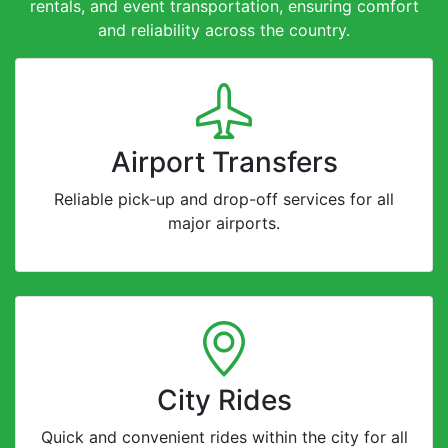
rentals, and event transportation, ensuring comfort
and reliability across the country.
Airport Transfers
Reliable pick-up and drop-off services for all
major airports.
City Rides
Quick and convenient rides within the city for all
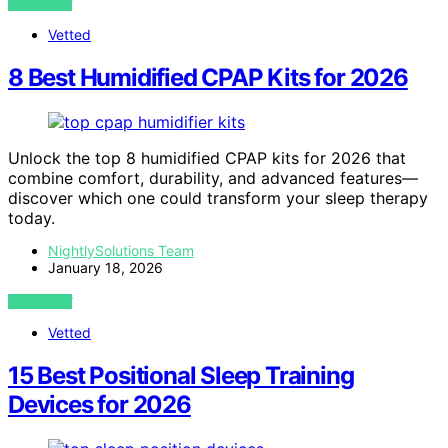
VIEW POST
Vetted
8 Best Humidified CPAP Kits for 2026
Unlock the top 8 humidified CPAP kits for 2026 that
combine comfort, durability, and advanced features—
discover which one could transform your sleep therapy
today.
NightlySolutions Team
January 18, 2026
VIEW POST
Vetted
15 Best Positional Sleep Training
Devices for 2026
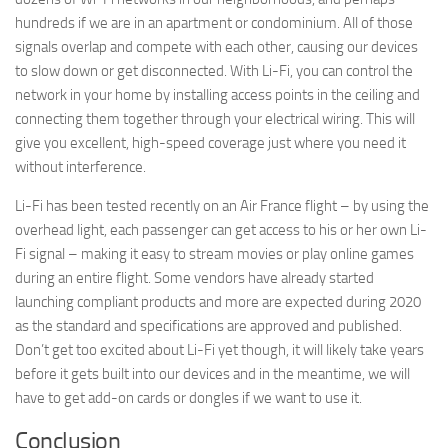
hundreds if we are in an apartment or condominium. All of those
signals overlap and compete with each other, causing our devices
By submitting this form, you are consenting to receive marketing emails
from: AppMyHome, Leonardo Way, El Dorado Hills, CA, 95762, US,
to slow down or get disconnected. With Li-Fi, you can control the
https://appmyhome.com. You can revoke your consent to receive emails
network in your home by installing access points in the ceiling and
at any time by using the SafeUnsubscribe® link, found at the bottom of
every email.
Emails are serviced by Constant Contact.
Our Privacy Policy.
connecting them together through your electrical wiring. This will
give you excellent, high-speed coverage just where you need it
without interference.
Sign Up Today!
Li-Fi has been tested recently on an Air France flight – by using the
overhead light, each passenger can get access to his or her own Li-
Fi signal – making it easy to stream movies or play online games
during an entire flight. Some vendors have already started
launching compliant products and more are expected during 2020
as the standard and specifications are approved and published.
Don’t get too excited about Li-Fi yet though, it will likely take years
before it gets built into our devices and in the meantime, we will
have to get add-on cards or dongles if we want to use it.
Conclusion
···
### Exercise directions
Working from the data above, extract solely the lines from the one containing "By submitting this" through the one containing "overhead light, each", exactly as they appear, both included.

### Answer to the problem
By submitting this form, you are consenting to receive marketing emails
from: AppMyHome, Leonardo Way, El Dorado Hills, CA, 95762, US,
to slow down or get disconnected. With Li-Fi, you can control the
https://appmyhome.com. You can revoke your consent to receive emails
network in your home by installing access points in the ceiling and
at any time by using the SafeUnsubscribe® link, found at the bottom of
every email.
Emails are serviced by Constant Contact.
Our Privacy Policy.
connecting them together through your electrical wiring. This will
give you excellent, high-speed coverage just where you need it
without interference.
Sign Up Today!
Li-Fi has been tested recently on an Air France flight – by using the
overhead light, each passenger can get access to his or her own Li-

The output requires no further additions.